● **EXERCISE INSTRUCTIONS**
Every line of the data below that holds the string "Website" needs to be reported.

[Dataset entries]
****

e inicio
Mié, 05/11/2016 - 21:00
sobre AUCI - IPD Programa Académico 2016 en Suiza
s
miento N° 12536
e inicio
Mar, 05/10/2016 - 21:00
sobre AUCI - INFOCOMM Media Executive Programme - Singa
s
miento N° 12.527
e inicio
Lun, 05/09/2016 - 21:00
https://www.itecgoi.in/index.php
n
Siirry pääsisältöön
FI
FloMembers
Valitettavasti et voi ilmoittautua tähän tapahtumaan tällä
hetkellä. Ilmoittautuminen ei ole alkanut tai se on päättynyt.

****

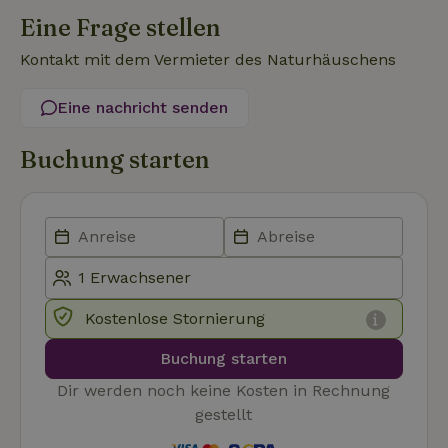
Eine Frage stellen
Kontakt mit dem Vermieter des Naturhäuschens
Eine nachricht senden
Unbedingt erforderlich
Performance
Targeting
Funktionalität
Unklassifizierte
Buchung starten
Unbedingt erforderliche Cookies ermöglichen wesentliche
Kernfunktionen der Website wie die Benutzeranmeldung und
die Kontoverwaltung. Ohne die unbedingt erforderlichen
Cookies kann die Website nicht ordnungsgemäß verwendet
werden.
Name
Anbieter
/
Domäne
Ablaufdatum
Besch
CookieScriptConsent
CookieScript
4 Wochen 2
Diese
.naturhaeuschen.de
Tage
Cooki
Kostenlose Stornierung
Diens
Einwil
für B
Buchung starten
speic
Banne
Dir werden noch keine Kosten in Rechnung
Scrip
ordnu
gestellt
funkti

****

● **SOLUTION FOR THIS EXERCISE**
Kernfunktionen der Website wie die Benutzeranmeldung und
Cookies kann die Website nicht ordnungsgemäß verwendet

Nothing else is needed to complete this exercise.